BRIDGETOWN, Barbados, Wednesday August 15, 2018 – Barbados’ Prime Minister Mia Mottley yesterday admitted that as her government moves into the second and third phases of its plan to restructure and transform the economy, there could be no getting away from job cuts in the public sector workers.
But she is promising there won’t be any callous layoffs, and that government will make provisions to cushion the blow for those affected.
The restructuring will also go beyond job cuts, Mottley said in Parliament yesterday.
As she laid the Public Service (General) Order 2018—which paved the way for public servants to receive a five per cent wage hike—, Mottley dismissed the suggestion from former Central Bank Governor Dr DeLisle Worrell on job cuts, saying her government would not be going that route.
“Five thousand or six thousand people are not five thousand or six thousand mangoes on a tree to be picked. They are people who have responsibilities to themselves and their families, and I say to you that whatever else is done, the structure of Government has to follow the purpose of Government,” she said.
“Will there be some consequences to people? Of course there will be. I’m not going to stand here and fool anybody. But will the consequences be of the magnitude of four and five and six thousand jobs? No, there will not be. Equally, we appreciate that there are some people who may say, ‘look, I have reached 60 years old; the circumstances of my family are such, or the circumstances of my health are such, that I would rather take my leave now and go into voluntary separation on a platform to be negotiated and settled with the Social Partnership and unions in particular…All of that will be presented to the country, so I want to give the people of Barbados the assurance that we got this.”

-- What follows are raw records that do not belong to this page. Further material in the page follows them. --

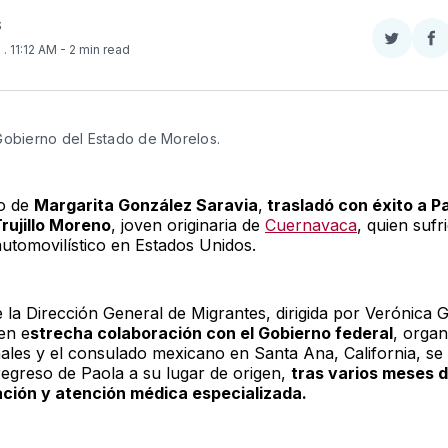
S
Compar
Co
5
. 11:12 AM
- 2 min read
en
e
Twitter
F
Gobierno del Estado de Morelos.
no de
Margarita González Saravia
,
trasladó con éxito a P
Trujillo Moreno
, joven originaria de
Cuernavaca
, quien sufr
automovilístico en Estados Unidos.
 la Dirección General de Migrantes, dirigida por Verónica G
en e
strecha colaboración con el Gobierno federal
, orga
nales y el consulado mexicano en Santa Ana, California, se
l regreso de Paola a su lugar de origen,
tras varios meses 
ación y atención médica especializada.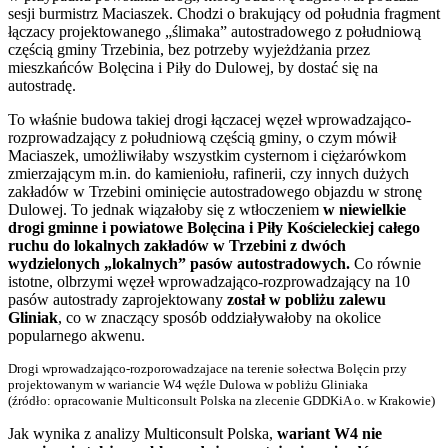
sesji burmistrz Maciaszek. Chodzi o brakujący od południa fragment
łączacy projektowanego „ślimaka” autostradowego z południową
częścią gminy Trzebinia, bez potrzeby wyjeżdżania przez
mieszkańców Bolęcina i Piły do Dulowej, by dostać się na
autostradę.
To właśnie budowa takiej drogi łączacej węzeł wprowadzająco-
rozprowadzający z południową częścią gminy, o czym mówił
Maciaszek, umożliwiłaby wszystkim cysternom i ciężarówkom
zmierzającym m.in. do kamieniołu, rafinerii, czy innych dużych
zakładów w Trzebini ominięcie autostradowego objazdu w stronę
Dulowej. To jednak wiązałoby się z wtłoczeniem
w niewielkie
drogi gminne i powiatowe Bolęcina i Piły Kościeleckiej całego
ruchu do lokalnych zakładów w Trzebini z dwóch
wydzielonych „lokalnych” pasów autostradowych.
Co równie
istotne, olbrzymi węzeł wprowadzająco-rozprowadzający na 10
pasów autostrady zaprojektowany
został w pobliżu zalewu
Gliniak
, co w znaczący sposób oddziaływałoby na okolice
popularnego akwenu.
Drogi wprowadzająco-rozporowadzajace na terenie sołectwa Bolęcin przy
projektowanym w wariancie W4 węźle Dulowa w pobliżu Gliniaka
(źródło: opracowanie Multiconsult Polska na zlecenie GDDKiA o. w Krakowie)
Jak wynika z analizy Multiconsult Polska,
wariant W4 nie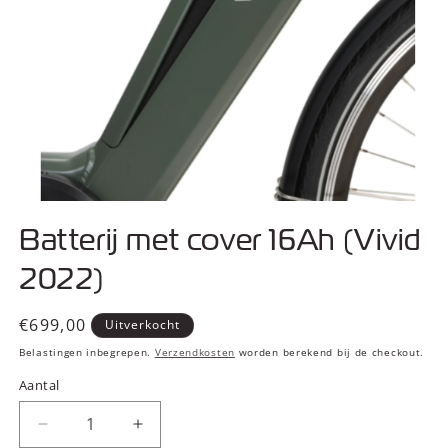
Media
1
Batterij met cover 16Ah (Vivid
openen
in
modaal
2022)
Normale
€699,00
Uitverkocht
prijs
Belastingen inbegrepen.
Verzendkosten
worden berekend bij de checkout.
Aantal
Aantal
Aantal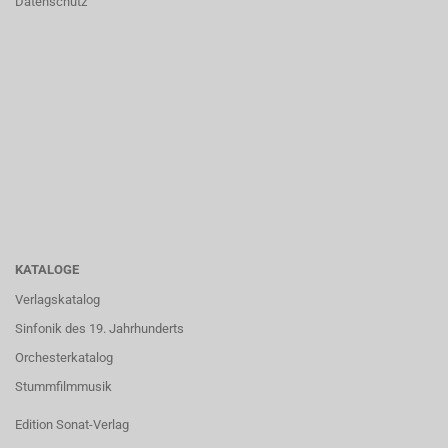
Datenschutz
KATALOGE
Verlagskatalog
Sinfonik des 19. Jahrhunderts
Orchesterkatalog
Stummfilmmusik
Edition Sonat-Verlag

Mottley added that those who will be impacted by the cuts will be assisted by government.
In fact, she said she would take special interest in those people. A special unit is to be set up in her office – “because I’m not asking anybody to take responsibility for caring” – to work with those “victims of restructuring”.
Mottley said consideration would be given to using a series of measures, including access to government land for farming and access to licences, to help cushion the impact.
She added that “affirmative action” on government procurement may also be used in this effort.
The Prime Minister said that within two weeks, her government will be speaking to the people of Barbados about “what we believe to be the road map for phase 2 and phase 3 under the Barbados Economic Recovery and Transformation Programme”.
The restructuring will also include bringing order to millions of dollars in transfers to public entities.
Suggesting that there would be an overhaul of debt-ridden state agencies, Prime Minister Mottley said it will not be business as usual at statutory corporations.
She said the government could no longer afford the drain on the public purse, and disclosed that state enterprises were now required to present to the Ministry of Finance their accounts for analysis within five days of the previous month.
“There are a few who believe that a habit is not to be developed of this practice and that having done it two months in a row that they should not do it a third. It shall not happen under this Government. There will be discipline on the part of all those who will be entrusted with the funds of the taxpayers to manage in this country,” she said.
“There will be a meeting next week Tuesday with all of the finance officers of Government, all of the Permanent Secretaries, all of the chairmen, general managers and finance officers of statutory corporations because regrettably the practice of how we manage and handle our affairs, down to our reporting of banking, has fallen into shambles and it therefore means that the Accountant General is not in a position to give the kind of information we need in order to make the kind of decisions that we need to make in a timely manner,” Mottley, who is also Minister of Finance, added.